Gegen das ihr am 8. März 2007 zugestellte Urteil hat die Beklagte am 26. März 2007 Berufung eingelegt und zur Begründung vorgetragen, eine posttraumatische Belastungsstörung liege nicht vor. Darüber hinaus sei die Diagnose einer contusio cerebri nicht nachgewiesen. Angesichts der kontroversen Äußerungen der Gutachter zur Ursache der Störungen des Klägers sei unter Berücksichtigung der Rechtsprechung des BSG zur Anerkennung einer psychischen Störung als Unfallfolge zu fordern, dass die Störungen genau einem klassifizierten Krankheitsbild zugeordnet werden könnten. Einer Anerkennung der geltend gemachten Beschwerden als Unfallfolgen stehe auch entgegen, dass diese über einen Zeitraum von 10 Monaten nicht dokumentiert seien.
Die Beklagte beantragt,
das Urteil des Sozialgerichts S. vom 23. Januar 2007 aufzuheben und die Klage abzuweisen, hilfsweise ein psychiatrisches Sachverständigengutachten einzuholen, das vor Beantwortung der Zusammenhangsfrage eine exakte Diagnose der Krankheit des Klägers nach einem international anerkannten Diagnosesystem vornimmt.
Der Kläger beantragt,
die Berufung zurückzuweisen.
Er verweist zunächst auf die Ausführungen in der angefochtenen Entscheidung des SG und führt ergänzend aus, beim Kläger liege eine posttraumatische Belastungsstörung vor. Diese sei nicht davon abhängig, ob der Kläger eine Contusio cerebri erlitten habe oder nicht. Darüber hinaus habe jedenfalls Prof. Dr. T. die Erkrankung des Klägers als Anpassungsstörung bzw. längere depressive Reaktion nach dem ICD 10 definiert. Entscheidend sei aber auch, dass beim Kläger kein "beschwerdefreies Intervall" von 10 Monaten vorgelegen habe, sondern die gesundheitlichen Einschränkungen unverändert und durchgehend seit dem Unfall bestünden.

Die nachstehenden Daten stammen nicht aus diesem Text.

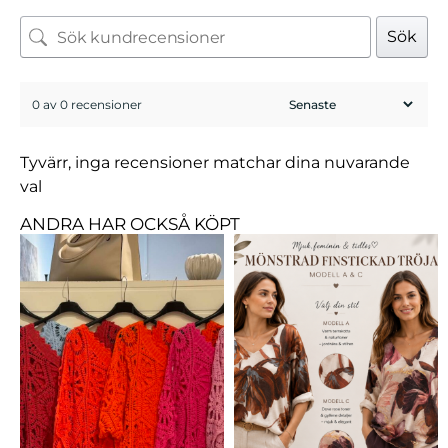
Sök
0 av 0 recensioner
Tyvärr, inga recensioner matchar dina nuvarande
val
ANDRA HAR OCKSÅ KÖPT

Der Senat hat den Beteiligten mitgeteilt, es komme die Möglichkeit in Betracht, die Berufung durch Beschluss ohne mündliche Verhandlung zurückzuweisen, wenn er sie einstimmig für unbegründet und eine mündliche Verhandlung nicht für erforderlich halte. Die Beteiligten haben Gelegenheit erhalten, zu dieser Verfahrensweise Stellung zu nehmen.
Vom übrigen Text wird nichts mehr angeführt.